Last night’s Discover Research Dublin event filled Trinity College Dublin with over 60 events in 18 venues, highlighting the ground-breaking research activity being done by scientists and academics across Europe. With event categories spanning from human to tech-based topics, the night emphasised the breadth of areas that academic research can encompass.
Drag queen and activist PantiBliss kicked off the festivities by opening the Front Gate with a charismatic flourish. Crowds of people swarmed into a Front Square adorned with bright orange balloons and flags from various countries across Europe.
All corners of campus were opened up, from the Zoological Museum to the Biomedical Sciences Institute, as thousands of members of the public entered the College to take part in the event, organised by Trinity College Dublin and the Royal College of Surgeons.
The arts and humanities research centre, the Long Room Hub, hosted events in honour of the research undertaken as part of the arts and humanities at Trinity College. Their ability to gather interactive talks, demonstrations and activities in all four categories – human, tech, world and society – perfectly encapsulated the purpose of the night by demonstrating the range of research even within one discipline. Dr Christine Morris, from the Department of Classics, demonstrated the process behind the 3D laser scanning of ancient artefacts, allowing people to view their device actively scanning objects from Trinity’s Weingreen Museum, which is located on the fifth floor of the Arts Building.

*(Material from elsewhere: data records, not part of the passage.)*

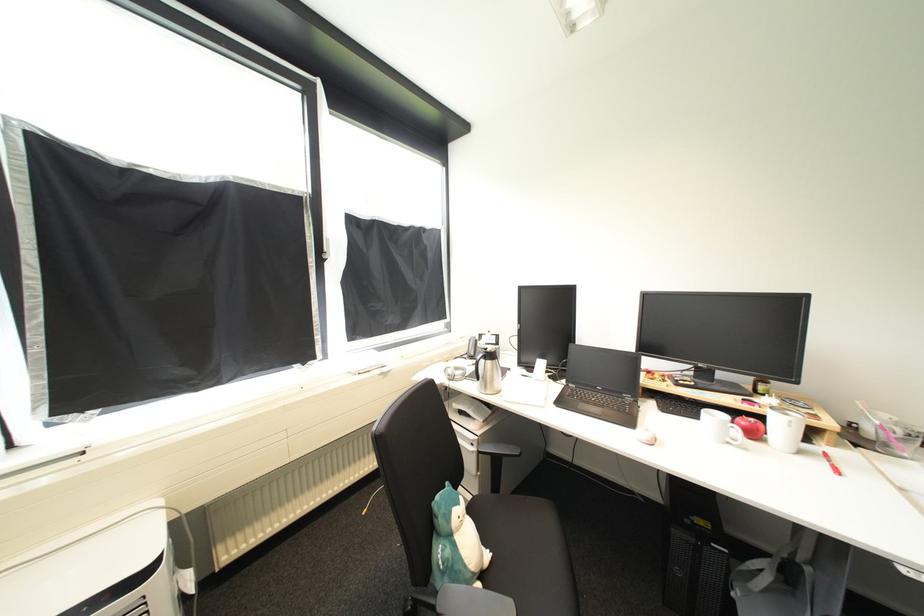 Find where to lift the telephone handset. Please return your answer as a coordinate pair (x, y).

(470, 347) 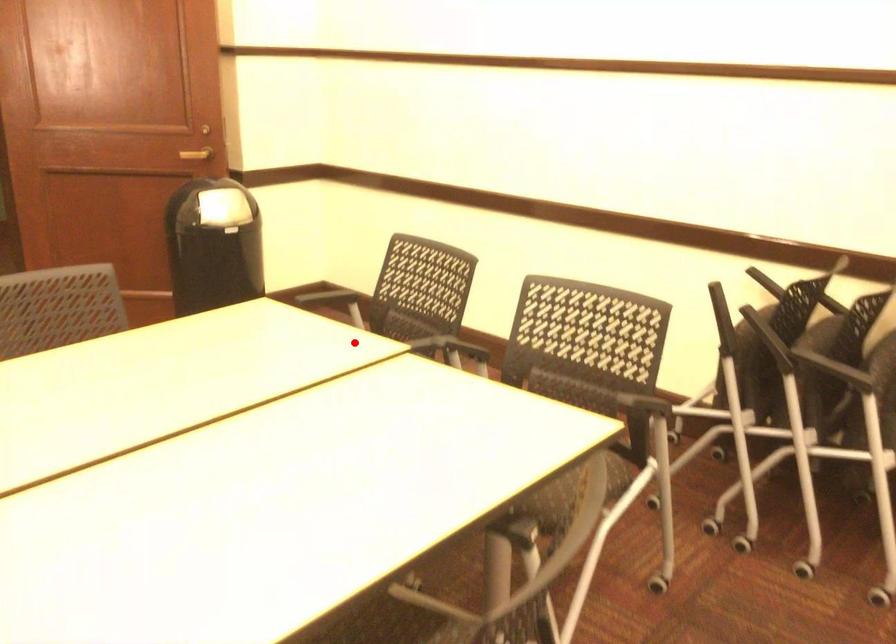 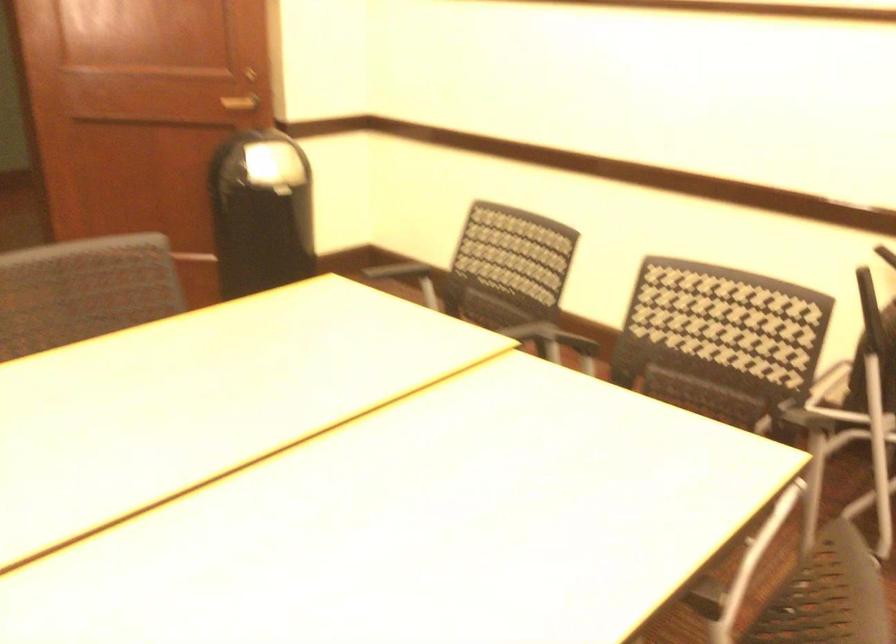 Find the pixel in the second image that matches the highlighted location in the first image.

(446, 332) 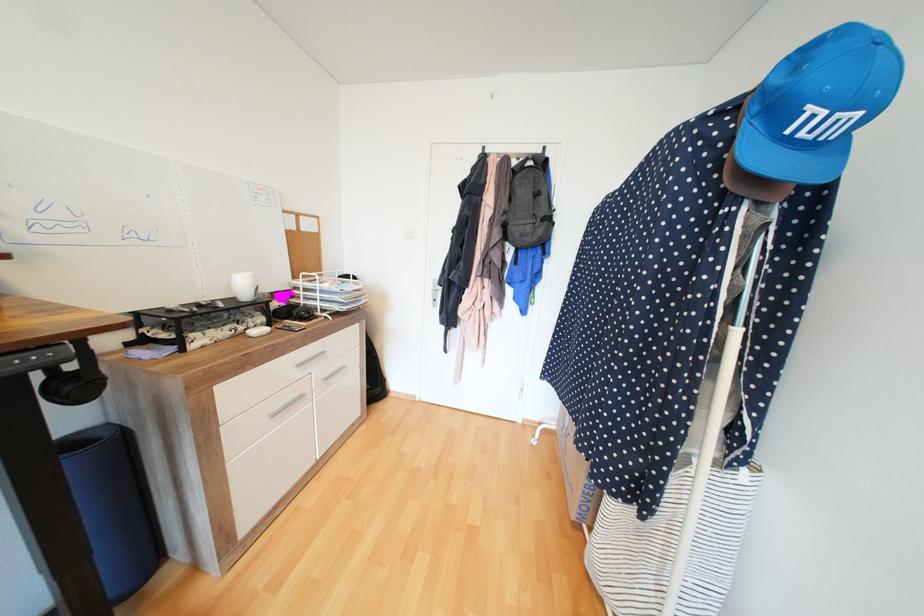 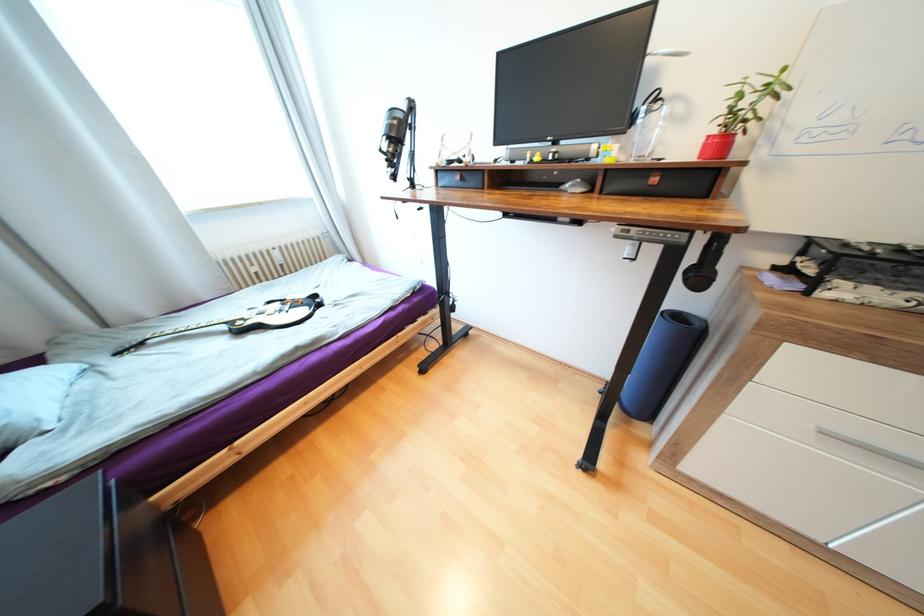 In the second image, find the point that corresponds to the point at 80,443 in the first image.

(685, 315) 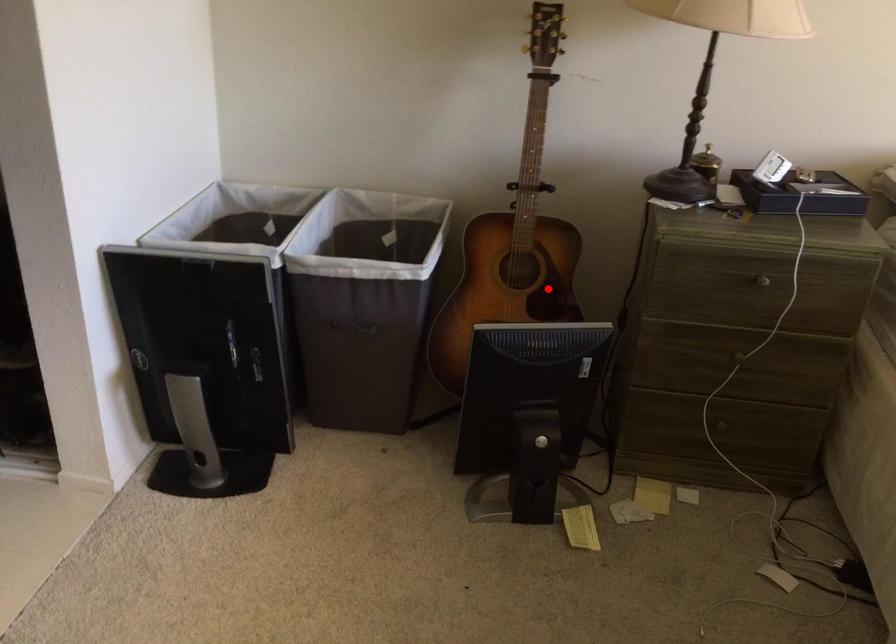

From robotics to diabetes research, booths in the Hamilton celebrated the research being done in the fields of medicine and engineering. I spoke with Prof Michel Destrade from NUIG and Dr Aisling Ní Annaidh from UCD about their research on skin elasticity following a project with the State Pathologist, Marie Cassidy, about the amount of force required to stab someone. Their reviscometer determined that the elasticity of my own 21-year-old skin was similar to the readings found on 42-year-old’s.
The Science Gallery hosted a number of interactive workshops alongside their current brilliant exhibition, Secret. Visitors were able to attend a circuit workshop, which allowed them to make their own torch. Another booth taught attendees how to pick a lock by pointing out how to manipulate all of the lock’s internal mechanisms. All of these workshops showed the public the opportunities for innovation and improvement with machines and technology.
Being able to directly interact with the researchers and their equipment gave the public access in to the sometimes mystical world of academic and scientific research. Although the scope of the topics presented varied immensely, their passion for their work and the truly fascinating insight that it provides greatly enhanced my own view of the need for quality research to be undertaken in a vast array of disciplines.